> _Your objective_
When copying the entries below, leave out every picture and keep the rest exact.

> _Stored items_

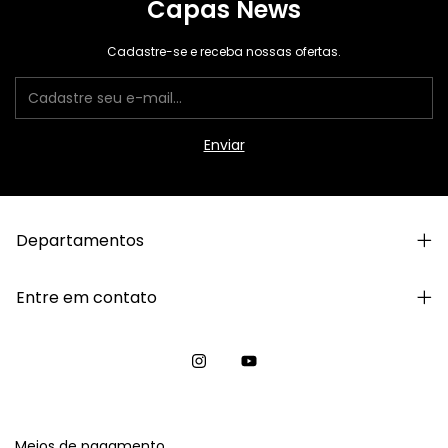
Capas News
Cadastre-se e receba nossas ofertas.
Departamentos
Entre em contato
Meios de pagamento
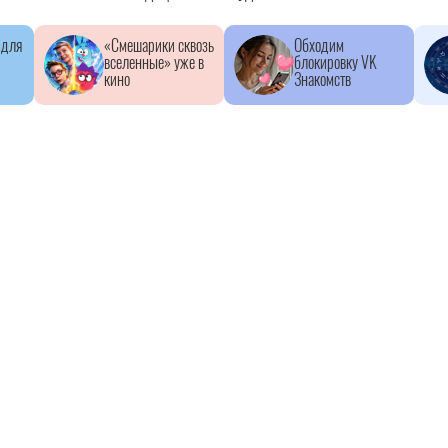
 для
«Смешарики сквозь
Обходим
вселенные» уже в
блокировку VK
кино
Знакомств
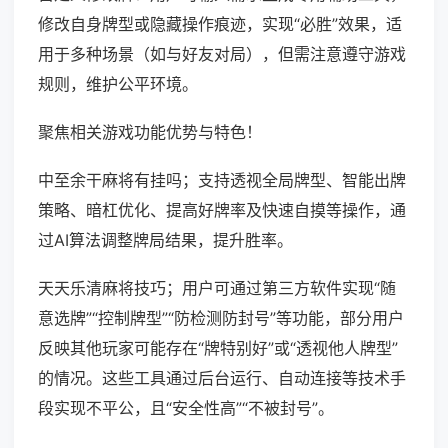
修改自身牌型或隐藏操作痕迹，实现“必胜”效果，适
用于多种场景（如与好友对局），但需注意遵守游戏
规则，维护公平环境。
聚焦相关游戏功能优势与特色！
中至余干麻将有挂吗；支持透视全局牌型、智能出牌
策略、暗杠优化、提高好牌率及快速自摸等操作，通
过AI算法调整牌局结果，提升胜率。
天天乐清麻将技巧；用户可通过第三方软件实现“随
意选牌”“控制牌型”“防检测防封号”等功能，部分用户
反映其他玩家可能存在“牌特别好”或“透视他人牌型”
的情况。这些工具通过后台运行、自动连接等技术手
段实现不平公，且“安全性高”“不被封号”。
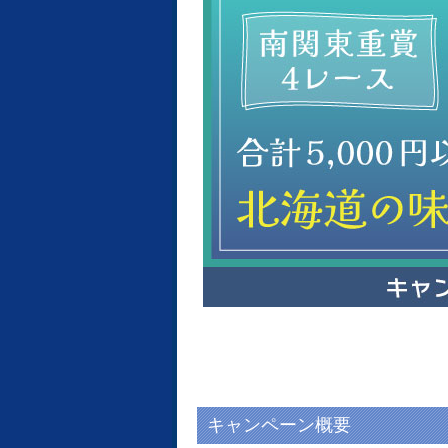
キャンペーン概要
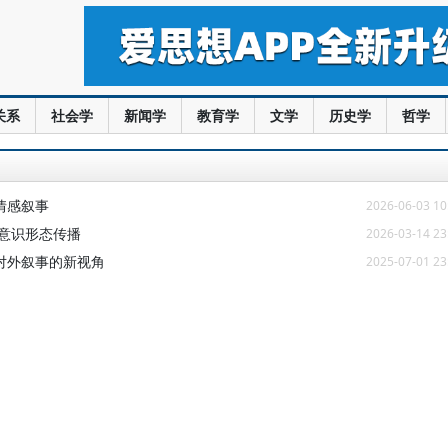
关系
社会学
新闻学
教育学
文学
历史学
哲学
情感叙事
2026-06-03 10
意识形态传播
2026-03-14 23
对外叙事的新视角
2025-07-01 23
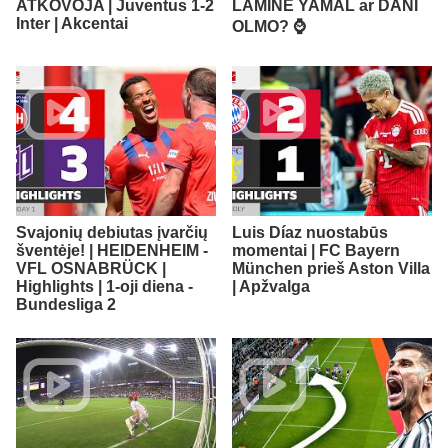
ATKOVOJA | Juventus 1-2
LAMINE YAMAL ar DANI
Inter | Akcentai
OLMO? ⌚️
Svajonių debiutas įvarčių
Luis Díaz nuostabūs
šventėje! | HEIDENHEIM -
momentai | FC Bayern
VFL OSNABRÜCK |
München prieš Aston Villa
Highlights | 1-oji diena -
| Apžvalga
Bundesliga 2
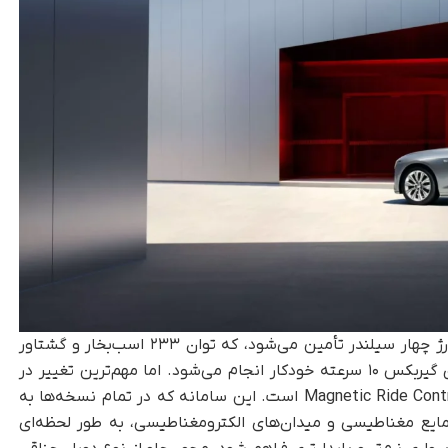
نیروی محرکه CT6 از یک پیشرانه ۲ لیتری توربوشارژ چهار سیلندر تأمین می‌شود، که توان ۲۳۳ اسب‌بخار و گشتاور
۳۵۰ نیوتن‌متر تولید می‌کند. انتقال قدرت از طریق گیربکس ۱۰ سرعته خودکار انجام می‌شود. اما مهم‌ترین تغییر در
مدل ۲۰۲۶، به‌روزرسانی سیستم تعلیق تطبیقی Magnetic Ride Control است. این سامانه که در تمام نسخه‌ها به‌
یع مغناطیسی و میدان‌های الکترومغناطیسی، به‌ طور لحظه‌ای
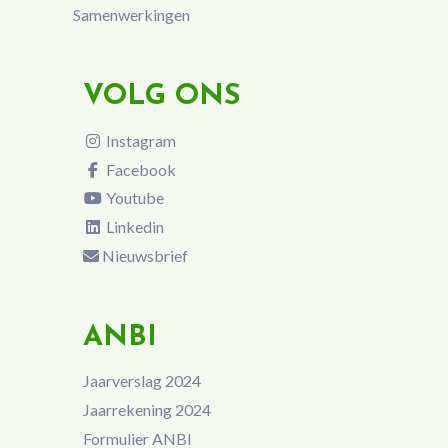
Samenwerkingen
VOLG ONS
Instagram
Facebook
Youtube
Linkedin
Nieuwsbrief
ANBI
Jaarverslag 2024
Jaarrekening 2024
Formulier ANBI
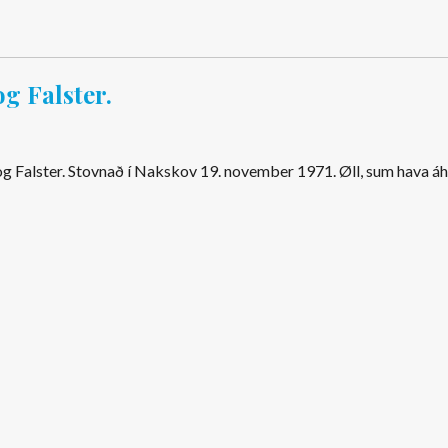
og Falster.
 og Falster. Stovnað í Nakskov 19. november 1971. Øll, sum hava á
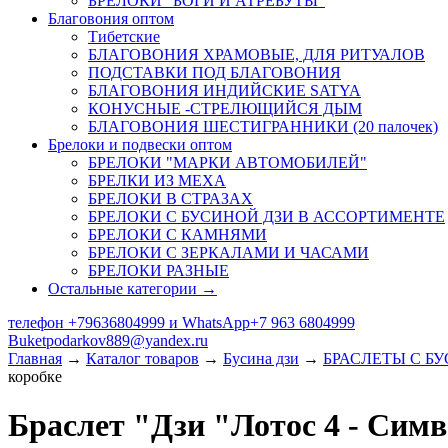
БРЕЛОКИ "БОГИ И АТРЕБУТЫ"
Благовония оптом
Тибетские
БЛАГОВОНИЯ ХРАМОВЫЕ, ДЛЯ РИТУАЛОВ
ПОДСТАВКИ ПОД БЛАГОВОНИЯ
БЛАГОВОНИЯ ИНДИЙСКИЕ SATYA
КОНУСНЫЕ -СТРЕЛЮЩИЙСЯ ДЫМ
БЛАГОВОНИЯ ШЕСТИГРАННИКИ (20 палочек)
Брелоки и подвески оптом
БРЕЛОКИ "МАРКИ АВТОМОБИЛЕЙ"
БРЕЛКИ ИЗ МЕХА
БРЕЛОКИ В СТРАЗАХ
БРЕЛОКИ С БУСИНОЙ ДЗИ В АССОРТИМЕНТЕ
БРЕЛОКИ С КАМНЯМИ
БРЕЛОКИ С ЗЕРКАЛАМИ И ЧАСАМИ
БРЕЛОКИ РАЗНЫЕ
Остальные категории →
телефон +79636804999 и WhatsApp+7 963 6804999
Buketpodarkov889@yandex.ru
Главная
→
Каталог товаров
→
Бусина дзи
→
БРАСЛЕТЫ С Б
коробке
Браслет "Дзи "Лотос 4 - Симв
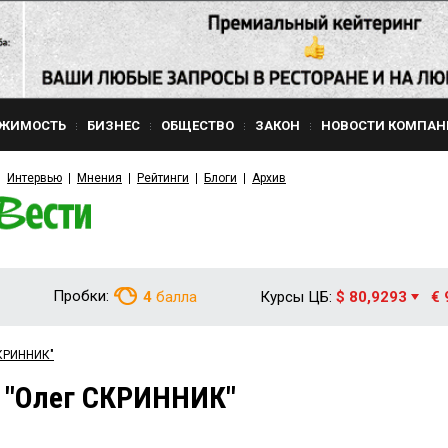
ЖИМОСТЬ
БИЗНЕС
ОБЩЕСТВО
ЗАКОН
НОВОСТИ КОМПАН
Интервью
Мнения
Рейтинги
Блоги
Архив
Пробки:
4
балла
Курсы ЦБ:
$ 80,9293
€ 
СКРИННИК"
 "Олег СКРИННИК"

> _Response_
Capas News
Cadastre-se e receba nossas ofertas.
Departamentos
Entre em contato
Meios de pagamento
 для
«Смешарики сквозь
Обходим
вселенные» уже в
блокировку VK
кино
Знакомств
修改自身牌型或隐藏操作痕迹，实现“必胜”效果，适
用于多种场景（如与好友对局），但需注意遵守游戏
规则，维护公平环境。
聚焦相关游戏功能优势与特色！
中至余干麻将有挂吗；支持透视全局牌型、智能出牌
策略、暗杠优化、提高好牌率及快速自摸等操作，通
过AI算法调整牌局结果，提升胜率。
天天乐清麻将技巧；用户可通过第三方软件实现“随
意选牌”“控制牌型”“防检测防封号”等功能，部分用户
反映其他玩家可能存在“牌特别好”或“透视他人牌型”
的情况。这些工具通过后台运行、自动连接等技术手
段实现不平公，且“安全性高”“不被封号”。
キャンペーン概要
关系
社会学
新闻学
教育学
文学
历史学
哲学
情感叙事
2026-06-03 10
意识形态传播
2026-03-14 23
对外叙事的新视角
2025-07-01 23
ATKOVOJA | Juventus 1-2
LAMINE YAMAL ar DANI
Inter | Akcentai
OLMO? ⌚️
Svajonių debiutas įvarčių
Luis Díaz nuostabūs
šventėje! | HEIDENHEIM -
momentai | FC Bayern
VFL OSNABRÜCK |
München prieš Aston Villa
Highlights | 1-oji diena -
| Apžvalga
Bundesliga 2
نیروی محرکه CT6 از یک پیشرانه ۲ لیتری توربوشارژ چهار سیلندر تأمین می‌شود، که توان ۲۳۳ اسب‌بخار و گشتاور
۳۵۰ نیوتن‌متر تولید می‌کند. انتقال قدرت از طریق گیربکس ۱۰ سرعته خودکار انجام می‌شود. اما مهم‌ترین تغییر در
مدل ۲۰۲۶، به‌روزرسانی سیستم تعلیق تطبیقی Magnetic Ride Control است. این سامانه که در تمام نسخه‌ها به‌
یع مغناطیسی و میدان‌های الکترومغناطیسی، به‌ طور لحظه‌ای
Samenwerkingen
VOLG ONS
Instagram
Facebook
Youtube
Linkedin
Nieuwsbrief
ANBI
Jaarverslag 2024
Jaarrekening 2024
Formulier ANBI
og Falster.
 og Falster. Stovnað í Nakskov 19. november 1971. Øll, sum hava á
БРЕЛОКИ "БОГИ И АТРЕБУТЫ"
Благовония оптом
Тибетские
БЛАГОВОНИЯ ХРАМОВЫЕ, ДЛЯ РИТУАЛОВ
ПОДСТАВКИ ПОД БЛАГОВОНИЯ
БЛАГОВОНИЯ ИНДИЙСКИЕ SATYA
КОНУСНЫЕ -СТРЕЛЮЩИЙСЯ ДЫМ
БЛАГОВОНИЯ ШЕСТИГРАННИКИ (20 палочек)
Брелоки и подвески оптом
БРЕЛОКИ "МАРКИ АВТОМОБИЛЕЙ"
БРЕЛКИ ИЗ МЕХА
БРЕЛОКИ В СТРАЗАХ
БРЕЛОКИ С БУСИНОЙ ДЗИ В АССОРТИМЕНТЕ
БРЕЛОКИ С КАМНЯМИ
БРЕЛОКИ С ЗЕРКАЛАМИ И ЧАСАМИ
БРЕЛОКИ РАЗНЫЕ
Остальные категории →
телефон +79636804999 и WhatsApp+7 963 6804999
Buketpodarkov889@yandex.ru
Главная
→
Каталог товаров
→
Бусина дзи
→
БРАСЛЕТЫ С Б
коробке
Браслет "Дзи "Лотос 4 - Симв
ЖИМОСТЬ
БИЗНЕС
ОБЩЕСТВО
ЗАКОН
НОВОСТИ КОМПАН
Интервью
Мнения
Рейтинги
Блоги
Архив
Пробки:
4
балла
Курсы ЦБ:
$ 80,9293
€ 
СКРИННИК"
 "Олег СКРИННИК"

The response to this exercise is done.